Barack Obama a déploré le « spectacle de clowns » offert par la classe politique américaine après le partage par Donald Trump d’une vidéo raciste le dépeignant en singe, et a durement critiqué des opérations anti-immigration dignes, selon lui, d’une dictature. Plutôt rare dans les médias, l’ex-président démocrate (2009-2017) s’est exprimé dans un podcast politique diffusé samedi 14 février, où il s’inquiète de dérives des États-Unis sous son successeur républicain.
Le commentateur politique de gauche Brian Tyler Cohen l’interroge en particulier sur la « dégradation du discours » politique américain et cite comme exemple la vidéo largement dénoncée comme raciste, diffusée puis supprimée sur le compte de Donald Trump au début du mois sur le réseau Truth Social.
La majorité des habitants des États-Unis « trouve ce comportement profondément troublant », répond Barack Obama, sans mentionner explicitement la vidéo, ni son successeur républicain.

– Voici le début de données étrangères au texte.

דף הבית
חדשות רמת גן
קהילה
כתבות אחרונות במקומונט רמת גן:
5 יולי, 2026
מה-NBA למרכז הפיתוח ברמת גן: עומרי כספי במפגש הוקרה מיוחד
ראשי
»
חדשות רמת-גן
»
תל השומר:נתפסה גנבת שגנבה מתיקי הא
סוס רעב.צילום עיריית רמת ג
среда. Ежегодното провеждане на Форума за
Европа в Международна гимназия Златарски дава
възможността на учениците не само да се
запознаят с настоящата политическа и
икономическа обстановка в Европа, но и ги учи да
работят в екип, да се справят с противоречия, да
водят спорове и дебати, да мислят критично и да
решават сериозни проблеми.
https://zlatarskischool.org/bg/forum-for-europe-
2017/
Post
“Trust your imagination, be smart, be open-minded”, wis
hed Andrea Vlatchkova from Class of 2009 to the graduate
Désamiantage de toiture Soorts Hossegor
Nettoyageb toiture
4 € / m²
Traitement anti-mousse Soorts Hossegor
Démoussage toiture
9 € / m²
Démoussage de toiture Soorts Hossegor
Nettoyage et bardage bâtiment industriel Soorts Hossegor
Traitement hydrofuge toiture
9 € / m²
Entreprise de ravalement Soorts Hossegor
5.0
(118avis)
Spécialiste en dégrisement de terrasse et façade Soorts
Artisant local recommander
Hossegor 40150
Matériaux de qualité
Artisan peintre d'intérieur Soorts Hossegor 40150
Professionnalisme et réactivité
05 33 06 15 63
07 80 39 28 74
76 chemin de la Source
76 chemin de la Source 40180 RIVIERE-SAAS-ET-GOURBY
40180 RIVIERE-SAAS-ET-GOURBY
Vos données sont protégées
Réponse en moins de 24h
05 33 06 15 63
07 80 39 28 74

« Ça ne semble provoquer aucune honte »
« Il y a une sorte de spectacle de clowns qui se déroule sur les réseaux sociaux et à la télévision, et ce qui est vrai, c’est que ça ne semble provoquer aucune honte parmi les gens qui, auparavant, estimaient qu’il fallait faire preuve d’une certaine décence, d’un sens des convenances et de respect pour la fonction, n’est-ce pas ? Cela s’est perdu », développe l’ancien président.
La vidéo, à laquelle il n’avait pas encore réagi, représente les visages de Barack Obama, premier président noir du pays, et son épouse Michelle Obama sur des corps de singes, suscitant de nombreuses critiques de la part des démocrates et de certains républicains.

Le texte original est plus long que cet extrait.